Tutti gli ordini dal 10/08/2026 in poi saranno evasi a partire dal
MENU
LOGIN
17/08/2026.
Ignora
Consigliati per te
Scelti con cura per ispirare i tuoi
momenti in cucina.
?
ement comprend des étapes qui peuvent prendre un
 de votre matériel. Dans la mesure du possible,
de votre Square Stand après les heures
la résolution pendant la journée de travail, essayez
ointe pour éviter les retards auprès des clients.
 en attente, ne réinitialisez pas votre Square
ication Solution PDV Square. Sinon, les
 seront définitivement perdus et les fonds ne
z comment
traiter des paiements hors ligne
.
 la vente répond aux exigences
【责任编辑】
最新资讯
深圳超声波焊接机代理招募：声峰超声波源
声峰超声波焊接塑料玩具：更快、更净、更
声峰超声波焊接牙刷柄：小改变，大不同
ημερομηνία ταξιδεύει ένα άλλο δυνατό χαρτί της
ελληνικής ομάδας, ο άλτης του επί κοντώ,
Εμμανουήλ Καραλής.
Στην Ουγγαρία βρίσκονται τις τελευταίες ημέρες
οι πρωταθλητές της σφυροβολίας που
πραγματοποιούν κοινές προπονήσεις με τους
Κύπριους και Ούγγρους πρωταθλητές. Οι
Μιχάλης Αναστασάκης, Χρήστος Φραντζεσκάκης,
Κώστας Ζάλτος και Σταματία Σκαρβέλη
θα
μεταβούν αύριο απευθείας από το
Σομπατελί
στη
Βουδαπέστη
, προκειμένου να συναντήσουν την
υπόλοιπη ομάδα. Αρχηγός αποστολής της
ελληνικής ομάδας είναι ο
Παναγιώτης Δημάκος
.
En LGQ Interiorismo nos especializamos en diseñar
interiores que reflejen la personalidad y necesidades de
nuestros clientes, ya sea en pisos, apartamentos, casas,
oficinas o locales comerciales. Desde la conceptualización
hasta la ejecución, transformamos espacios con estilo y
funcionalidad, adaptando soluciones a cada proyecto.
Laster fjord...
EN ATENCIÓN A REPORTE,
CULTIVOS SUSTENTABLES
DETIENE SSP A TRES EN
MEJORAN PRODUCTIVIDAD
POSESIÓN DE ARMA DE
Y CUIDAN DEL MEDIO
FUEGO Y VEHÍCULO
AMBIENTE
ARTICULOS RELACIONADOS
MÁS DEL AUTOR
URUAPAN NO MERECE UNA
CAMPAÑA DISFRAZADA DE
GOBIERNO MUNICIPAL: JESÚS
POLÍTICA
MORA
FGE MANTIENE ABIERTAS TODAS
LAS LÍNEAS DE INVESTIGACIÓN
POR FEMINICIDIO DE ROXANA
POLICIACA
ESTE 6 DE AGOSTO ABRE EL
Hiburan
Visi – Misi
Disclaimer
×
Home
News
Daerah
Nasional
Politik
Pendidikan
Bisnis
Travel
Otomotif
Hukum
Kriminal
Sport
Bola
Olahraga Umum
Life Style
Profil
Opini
==
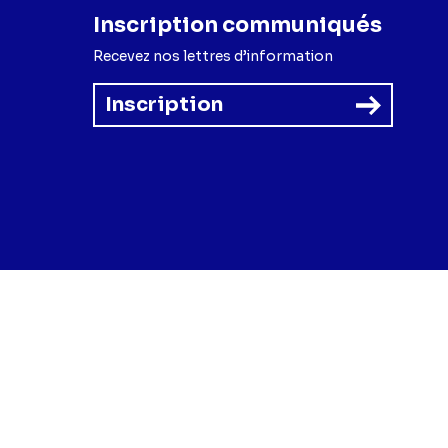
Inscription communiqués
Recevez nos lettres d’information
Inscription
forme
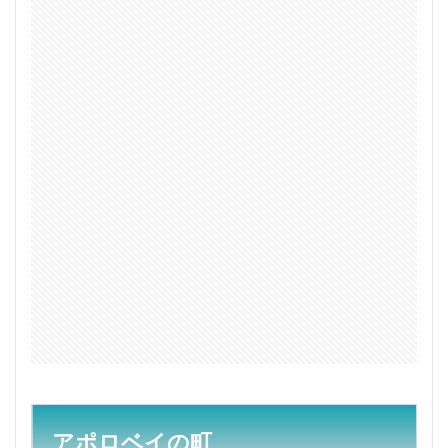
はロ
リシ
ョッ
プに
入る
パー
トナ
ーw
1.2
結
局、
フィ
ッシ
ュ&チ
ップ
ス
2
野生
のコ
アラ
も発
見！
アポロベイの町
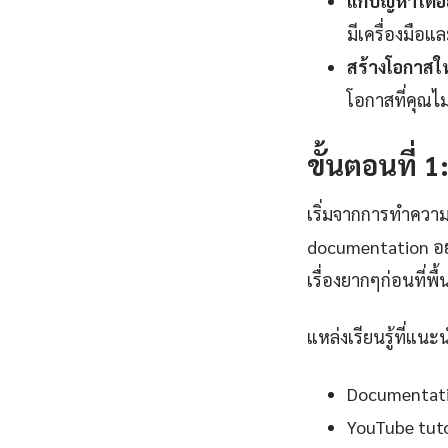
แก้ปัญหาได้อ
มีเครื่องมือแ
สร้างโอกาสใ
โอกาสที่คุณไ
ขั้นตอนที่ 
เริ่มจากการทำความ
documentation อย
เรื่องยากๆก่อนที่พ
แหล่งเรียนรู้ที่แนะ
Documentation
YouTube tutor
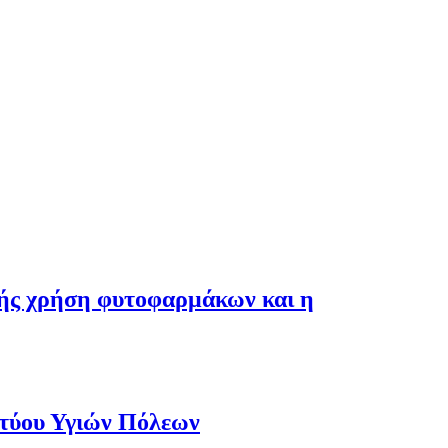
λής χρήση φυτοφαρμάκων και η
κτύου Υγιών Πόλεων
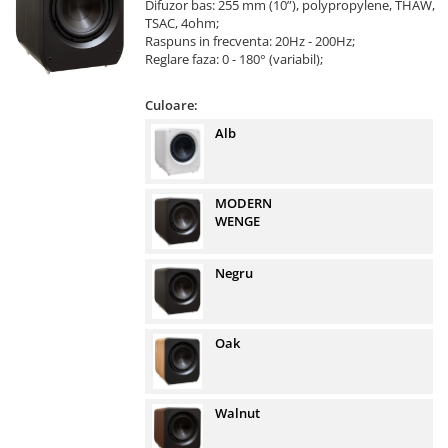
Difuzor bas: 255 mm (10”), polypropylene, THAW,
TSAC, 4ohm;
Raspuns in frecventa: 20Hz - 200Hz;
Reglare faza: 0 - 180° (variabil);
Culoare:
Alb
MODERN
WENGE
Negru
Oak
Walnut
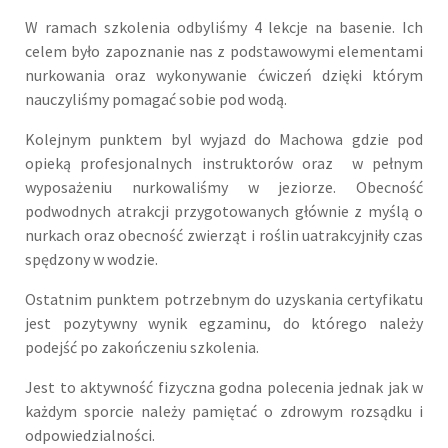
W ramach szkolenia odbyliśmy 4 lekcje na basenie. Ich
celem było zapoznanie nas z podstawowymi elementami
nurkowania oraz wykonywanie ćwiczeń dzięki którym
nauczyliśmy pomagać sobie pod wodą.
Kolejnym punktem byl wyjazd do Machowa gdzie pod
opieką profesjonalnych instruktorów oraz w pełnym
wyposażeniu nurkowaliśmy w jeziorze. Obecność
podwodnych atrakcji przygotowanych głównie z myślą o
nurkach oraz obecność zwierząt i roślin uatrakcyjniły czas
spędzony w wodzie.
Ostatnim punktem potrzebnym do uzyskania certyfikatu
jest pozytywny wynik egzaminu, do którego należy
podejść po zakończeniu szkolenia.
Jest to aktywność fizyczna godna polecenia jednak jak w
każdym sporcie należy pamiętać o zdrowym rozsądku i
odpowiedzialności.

• [INSTRUCTIONS TO FOLLOW] Retype exactly the lines above, from the one with "każdym sporcie należy" through the one with "odpowiedzialności.", inclusive.

• [FINISHED EXERCISE]
każdym sporcie należy pamiętać o zdrowym rozsądku i
odpowiedzialności.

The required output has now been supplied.